Trends für den Arbeitsmarkt des Jahres 2030
Wie sich Arbeit und Bildung in Deutschland bis zum Jahr 2030 entwickeln könnten, zeigen die Autoren der Studie "Arbeitsmarkt 2030". Ihren Erkenntnisse liegt ein Prognosemodell zugrunde, das Economix Research and Consulting im Auftrag des Bundesministeriums für Arbeit und Soziales entwickelt hat. Das Ziel der Prognose ist, mögliche Arbeitskräfteengpässe frühzeitig zu identifizieren und rechtzeitig Maßnahmen zur Arbeitskräftesicherung zu entwickeln.
Forscher fordern zertifiziertes Weiterbildungssystem
Die Autoren prognostizieren auf dieser Grundlage für den Arbeitsmarkt des Jahres 2030 folgende Trends:
- Der Bedarf an hochqualifizierten Arbeitskräften könne in Zukunft nur gedeckt werden, wenn Deutschland seine Weiterbildung zu einem zertifizierten System mit bundesweiten Standards ausbaut. Dafür fordern die Zukunftsforscher ein klar gegliedertes System mit Bildungsstandards und eine altersgerechte Personalpolitik in den Unternehmen.

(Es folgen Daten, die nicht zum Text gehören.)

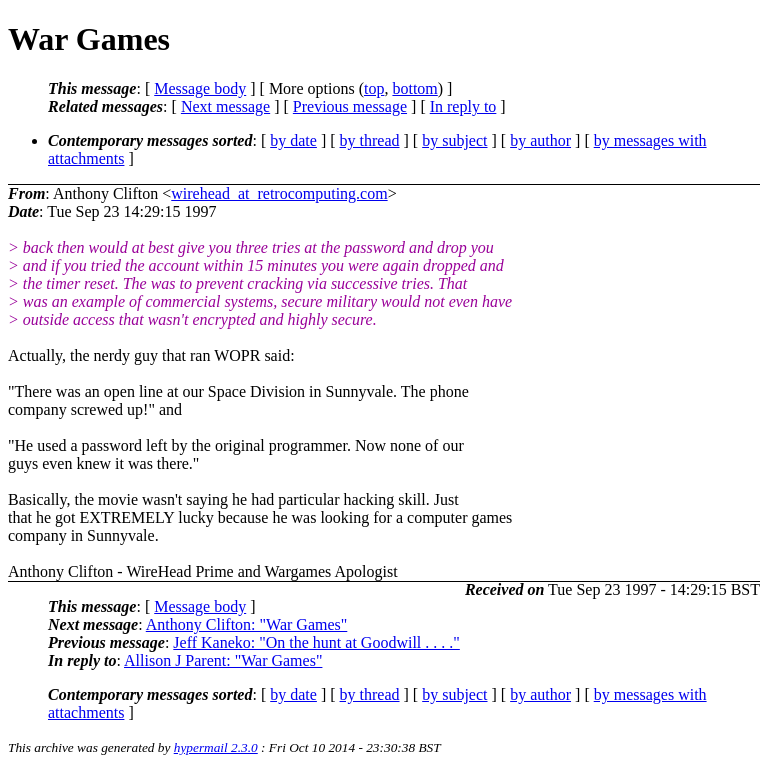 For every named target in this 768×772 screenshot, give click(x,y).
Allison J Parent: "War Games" (223, 660)
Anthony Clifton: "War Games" (247, 624)
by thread (370, 140)
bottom (414, 88)
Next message (225, 106)
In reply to (463, 106)
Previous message (350, 106)
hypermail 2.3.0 (216, 747)
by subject (454, 140)
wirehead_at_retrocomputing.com (279, 193)
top (374, 88)
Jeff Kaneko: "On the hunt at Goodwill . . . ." (316, 642)
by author (540, 140)
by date (293, 140)
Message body (200, 88) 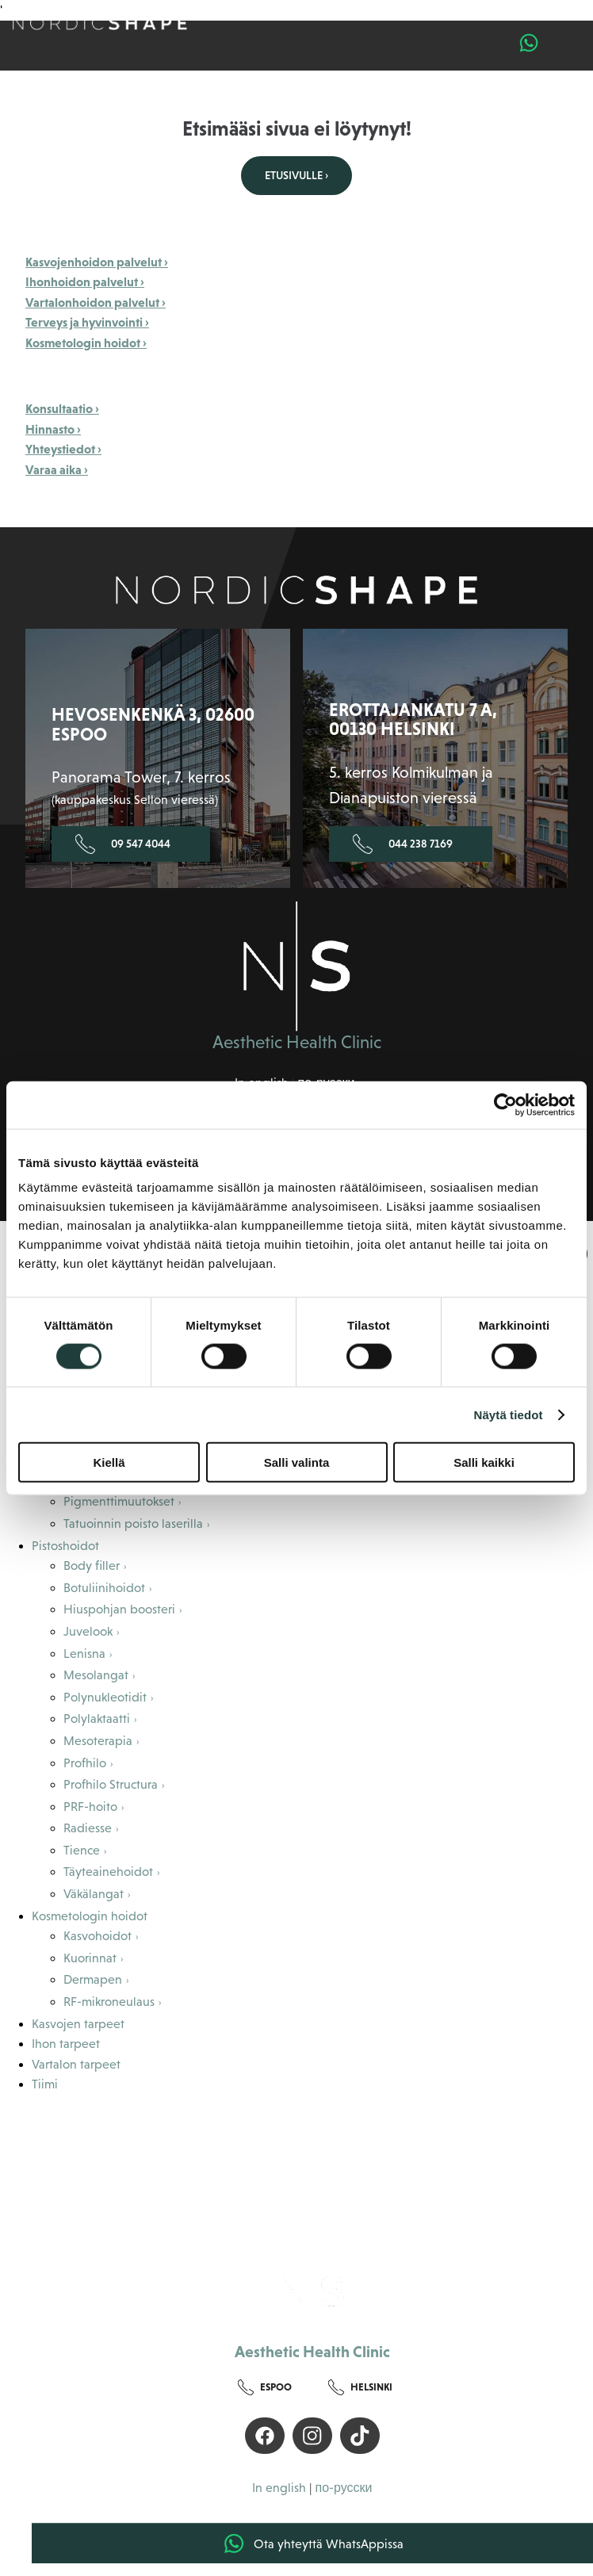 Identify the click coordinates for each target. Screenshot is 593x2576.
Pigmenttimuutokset (118, 1501)
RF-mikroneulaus (109, 2001)
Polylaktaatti (96, 1718)
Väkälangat (93, 1893)
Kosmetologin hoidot (89, 1916)
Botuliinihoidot (104, 1587)
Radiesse (87, 1828)
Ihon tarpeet (66, 2043)
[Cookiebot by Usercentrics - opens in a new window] (505, 1104)
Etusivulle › (296, 175)
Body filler (91, 1565)
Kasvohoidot (97, 1936)
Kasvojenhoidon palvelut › (96, 262)
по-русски (343, 2487)
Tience (81, 1850)
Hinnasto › (53, 429)
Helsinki (360, 2387)
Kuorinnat (90, 1958)
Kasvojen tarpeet (78, 2024)
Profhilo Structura (110, 1784)
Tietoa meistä (177, 2128)
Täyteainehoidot (108, 1871)
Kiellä (108, 1462)
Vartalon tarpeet (76, 2064)
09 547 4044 (122, 844)
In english (279, 2487)
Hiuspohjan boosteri (119, 1609)
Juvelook (88, 1631)
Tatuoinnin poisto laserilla (133, 1523)
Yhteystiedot (448, 2202)
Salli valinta (297, 1462)
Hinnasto (448, 2165)
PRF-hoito (90, 1806)
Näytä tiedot (508, 1414)
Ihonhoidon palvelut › (84, 281)
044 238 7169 (403, 844)
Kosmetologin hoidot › (86, 342)
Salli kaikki (484, 1462)
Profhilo (84, 1763)
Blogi (177, 2202)
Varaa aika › (56, 469)
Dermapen (92, 1979)
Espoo (265, 2387)
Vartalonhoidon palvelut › (95, 302)
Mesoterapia (97, 1740)
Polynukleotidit (105, 1697)
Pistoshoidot (65, 1545)
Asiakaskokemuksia (448, 2128)
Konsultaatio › (62, 408)
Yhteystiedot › (63, 449)
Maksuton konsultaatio (176, 2165)
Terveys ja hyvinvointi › (87, 322)
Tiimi (45, 2084)
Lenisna (84, 1653)
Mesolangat (95, 1675)
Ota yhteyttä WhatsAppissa (313, 2543) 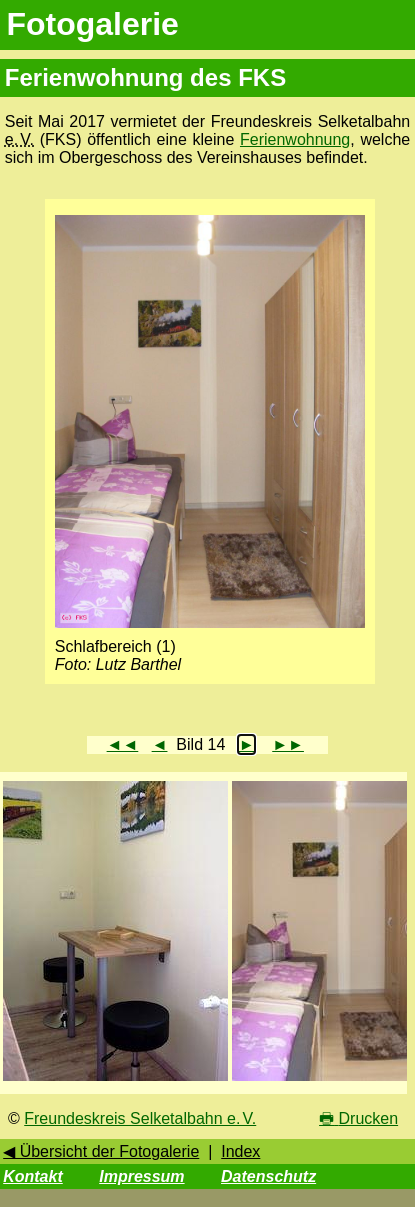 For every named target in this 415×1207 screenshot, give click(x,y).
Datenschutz (268, 1176)
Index (240, 1151)
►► (288, 744)
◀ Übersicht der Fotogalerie (101, 1151)
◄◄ (123, 744)
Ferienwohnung (295, 139)
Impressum (141, 1176)
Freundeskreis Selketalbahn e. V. (140, 1118)
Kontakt (33, 1176) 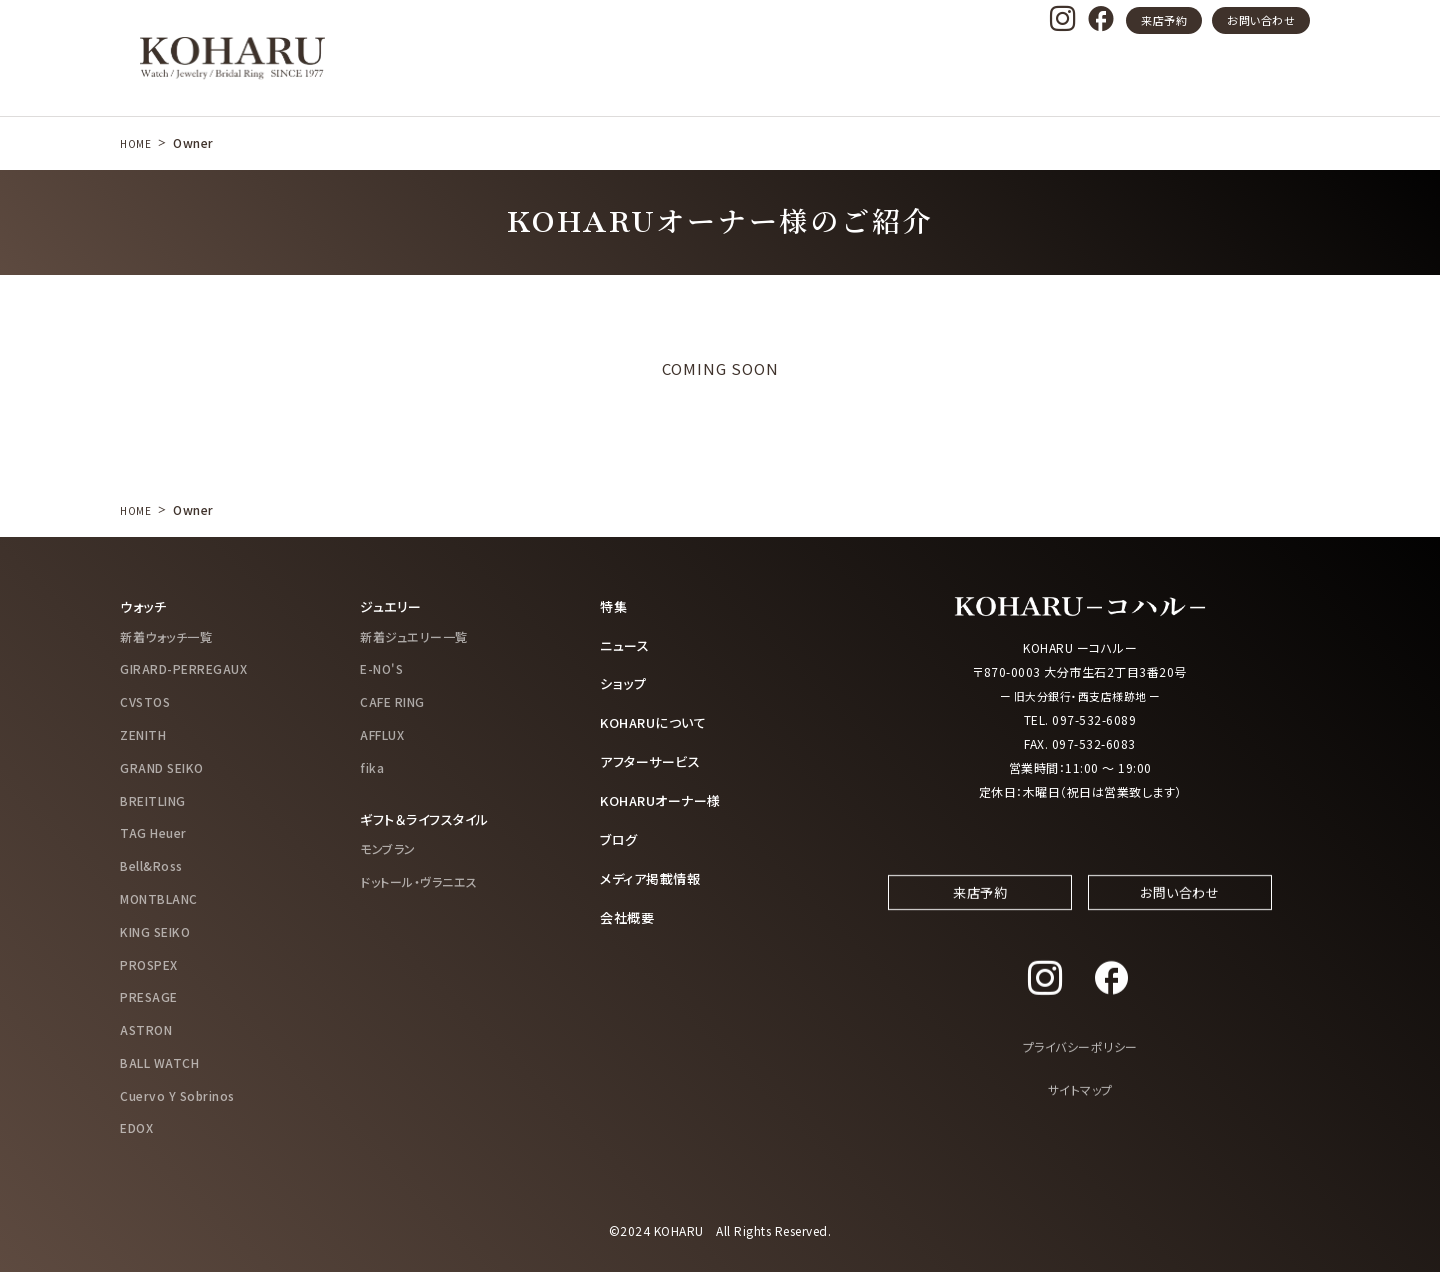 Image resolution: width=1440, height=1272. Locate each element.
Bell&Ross (151, 864)
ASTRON (146, 1028)
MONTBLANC (159, 897)
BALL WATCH (159, 1061)
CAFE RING (392, 700)
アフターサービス (654, 758)
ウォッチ (145, 606)
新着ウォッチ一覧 (166, 635)
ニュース (626, 644)
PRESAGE (149, 996)
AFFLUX (382, 733)
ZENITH (143, 733)
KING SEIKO (155, 930)
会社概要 (629, 911)
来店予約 (1164, 20)
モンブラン (388, 847)
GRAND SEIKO (162, 766)
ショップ (624, 682)
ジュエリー (393, 606)
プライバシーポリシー (1080, 1064)
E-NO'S (381, 668)
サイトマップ (1080, 1107)
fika (372, 766)
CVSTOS (145, 700)
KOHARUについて (657, 720)
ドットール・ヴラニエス (419, 880)
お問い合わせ (1261, 20)
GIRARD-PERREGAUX (183, 668)
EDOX (136, 1127)
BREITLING (153, 799)
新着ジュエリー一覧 (414, 635)
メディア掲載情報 (654, 873)
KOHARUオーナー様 (666, 797)
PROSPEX (149, 963)
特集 (614, 606)
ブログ (620, 835)
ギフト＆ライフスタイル (429, 818)
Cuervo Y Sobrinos (177, 1094)
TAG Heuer (153, 832) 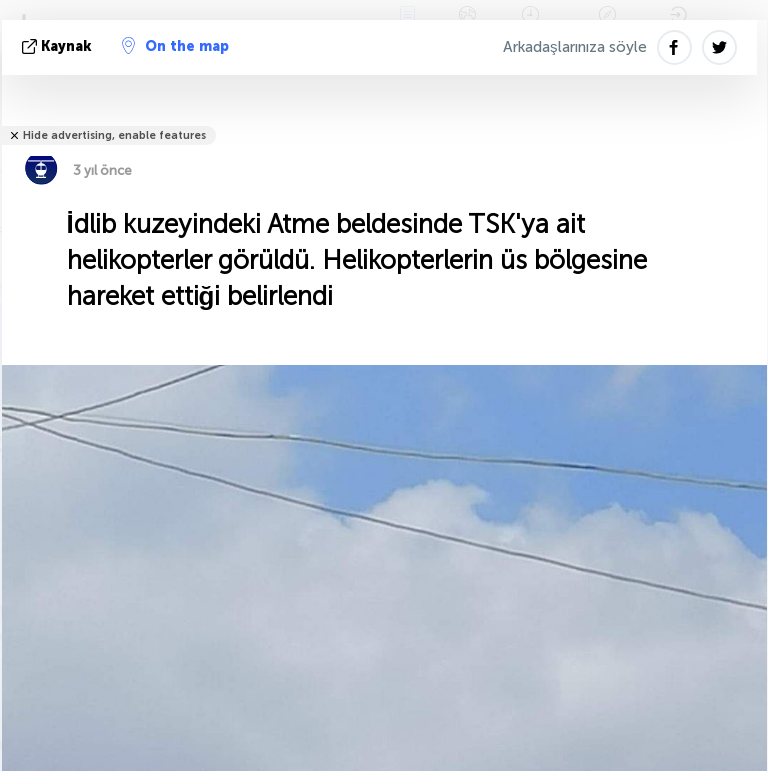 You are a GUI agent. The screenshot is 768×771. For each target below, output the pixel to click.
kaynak (59, 46)
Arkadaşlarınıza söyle (575, 47)
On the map (175, 46) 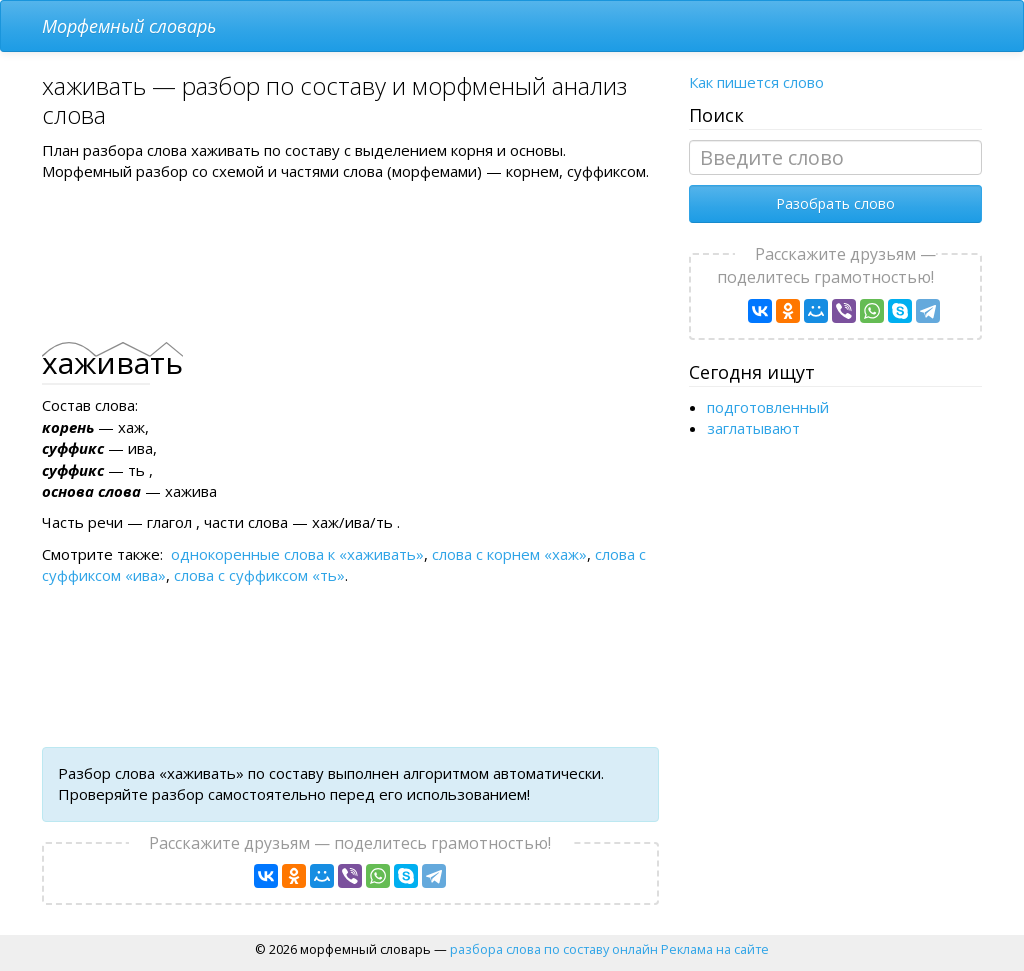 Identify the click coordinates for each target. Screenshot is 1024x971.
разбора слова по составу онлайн (554, 949)
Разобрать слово (835, 203)
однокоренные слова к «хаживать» (297, 554)
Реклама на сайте (715, 949)
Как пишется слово (756, 82)
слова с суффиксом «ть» (259, 575)
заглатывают (753, 428)
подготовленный (768, 407)
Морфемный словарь (129, 26)
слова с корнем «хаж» (509, 554) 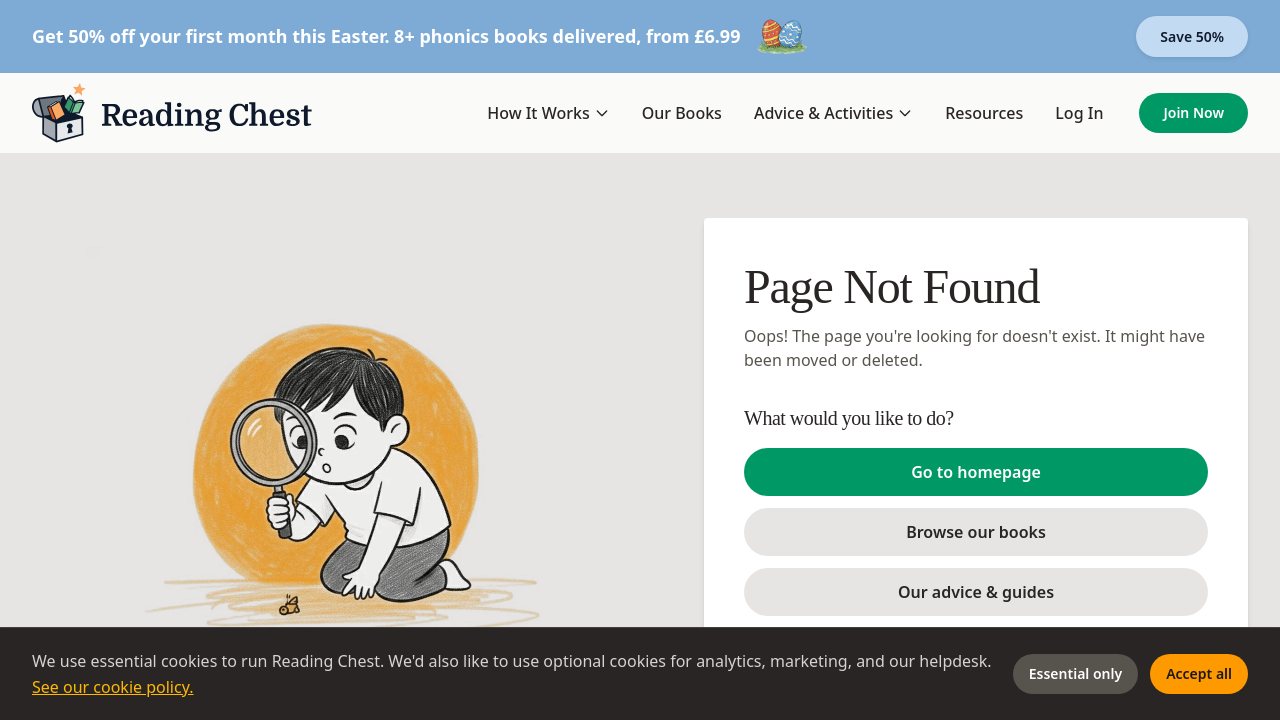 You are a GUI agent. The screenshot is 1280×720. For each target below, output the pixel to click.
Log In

- Der Bevölkerungsrückgang und die Alterung der Bevölkerung werden zu einem sinkenden Angebot an Arbeitskräften führen: Laut Prognose der Forscher werden es 2030 um 1,4 Millionen weniger sein als heute. Das Pro-Kopf-Einkommen werde aber im Jahr 2030 um 40 Prozent höher sein.
- Die asiatischen Länder, so eine weitere Prognose, werden in die Hochtechnologiemärkte vorstoßen. Damit gebe es in Deutschland weniger industrielle Produktion, aber vermehrt Forschung, Entwicklung und Management der internationalen Wertschöpfungskette, und die deutsche Industrie werde sich zum industriellen Dienstleister wandeln.
- Eine alternde Bevölkerung werde nicht nur das Gesundheitswesen und die sozialen Dienste wachsen lassen, sondern auch zu einer zentrale Herausforderung einer auf Innovation und Wissen basierenden Wirtschaft: Der Erhalt dieser Grundlagen durch eine breit angelegte Weiterbildung erscheine als Kernpunkt der langfristigen Politik, so die Autoren.
- Trotz des demografischen Rückgangs der jungen Bevölkerung werde es in Zukunft mehr Arbeitskräfte mit Hochschulabschluss geben: Laut Prognose werde der Anteil der Hochschulabsolventen am Arbeitsmarkt von 17 Prozent im Jahr 2010 auf 26 Prozent im Jahr 2030 steigen.
- Die Forscher sehen die deutsche Wirtschaft auf dem Weg von der Dienstleistungs- zur Wissensökonomie. Deshalb seien in Zukunft nicht nur mehr Hochschulabsolventen gefragt, sondern auch Höherqualifizierte auf allen Bildungsebenen: Die Fachschulabsolventen würden zunehmend durch Arbeitskräfte mit Bachelor-Abschluss ersetzt und die duale Ausbildung werde anspruchsvoller und komplexer, so die Prognose.